Sarah Orne Jewett (September 3, 1849June 24, 1909) was an American novelist and short story writer whose works were set in or near South Berwick, Maine, a declining New England seaport town near the Maine border with New Hampshire. Jewett's father was a doctor, and Jewett often accompanied him on his rounds, becoming acquainted with the sights and sounds of her native land and its people. As treatment for rheumatoid arthritis, a condition that developed in early childhood, Jewett was sent on frequent walks and through them also developed a love of nature. [1] In later life, Jewett often visited Boston, where she was acquainted with many of the most influential literary figures of her day; but she always returned to South Berwick, the "Deephaven" of her stories.

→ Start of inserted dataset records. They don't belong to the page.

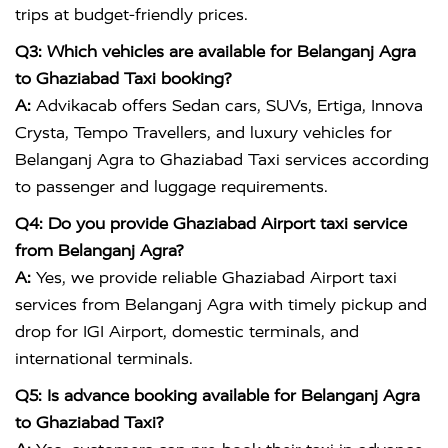
trips at budget-friendly prices.
Q3: Which vehicles are available for Belanganj Agra
to Ghaziabad Taxi booking?
A:
Advikacab offers Sedan cars, SUVs, Ertiga, Innova
Crysta, Tempo Travellers, and luxury vehicles for
Belanganj Agra to Ghaziabad Taxi services according
to passenger and luggage requirements.
Q4: Do you provide Ghaziabad Airport taxi service
from Belanganj Agra?
A:
Yes, we provide reliable Ghaziabad Airport taxi
services from Belanganj Agra with timely pickup and
drop for IGI Airport, domestic terminals, and
international terminals.
Q5: Is advance booking available for Belanganj Agra
to Ghaziabad Taxi?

Jewett published her first important story in the Atlantic Monthly at age 19, and her reputation grew throughout the 1870s and '80s. Her literary importance arises from her careful, if subdued, vignettes of country life that reflect a contemporary interest in local color rather than plot. Jewett possessed a keen descriptive gift that William Dean Howells called "an uncommon feeling for talk--I hear your people." Jewett's most characteristic works include the novella The Country of the Pointed Firs (1896); A Country Doctor (1884), a novel about a New England girl who rejects marriage to become a doctor; and The White Heron (1886), a collection of short stories. Some of Jewett's poetry was collected in Verses (1916), and she also wrote three children's books. Willa Cather described Jewett as a significant influence on her development as a writer.[2]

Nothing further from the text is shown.